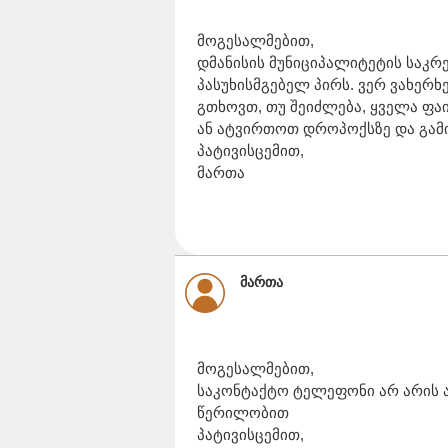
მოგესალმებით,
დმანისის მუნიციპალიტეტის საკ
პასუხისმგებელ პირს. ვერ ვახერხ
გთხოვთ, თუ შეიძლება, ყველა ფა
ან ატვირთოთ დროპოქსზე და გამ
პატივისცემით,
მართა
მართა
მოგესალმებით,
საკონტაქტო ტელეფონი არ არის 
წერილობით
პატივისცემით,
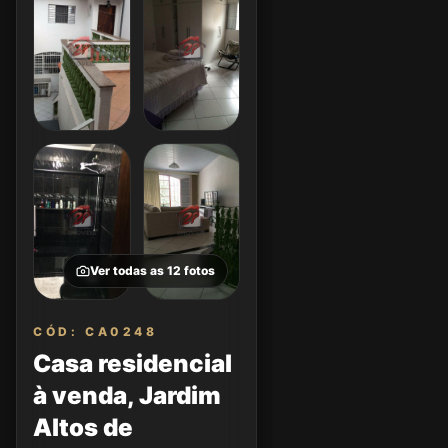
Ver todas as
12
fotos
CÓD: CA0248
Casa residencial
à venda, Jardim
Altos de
---
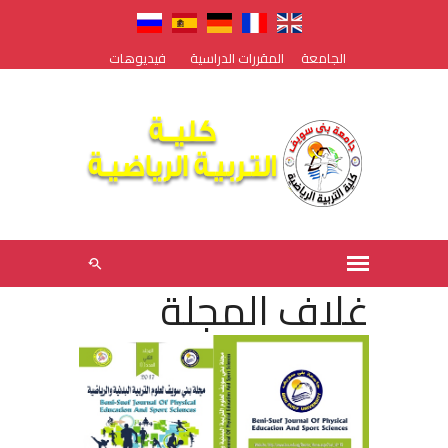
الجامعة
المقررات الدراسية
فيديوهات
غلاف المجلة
==
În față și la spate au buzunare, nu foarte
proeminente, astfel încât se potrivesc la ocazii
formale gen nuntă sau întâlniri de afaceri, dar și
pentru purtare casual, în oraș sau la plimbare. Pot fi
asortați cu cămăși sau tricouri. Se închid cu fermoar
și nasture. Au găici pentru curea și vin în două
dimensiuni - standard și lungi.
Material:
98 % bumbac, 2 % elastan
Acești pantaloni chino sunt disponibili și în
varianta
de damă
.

_ABOUT THIS EXERCISE_
Give the number of lines in the data that contain the string "pentru" and nothing more.

_OUTPUT BELOW_
2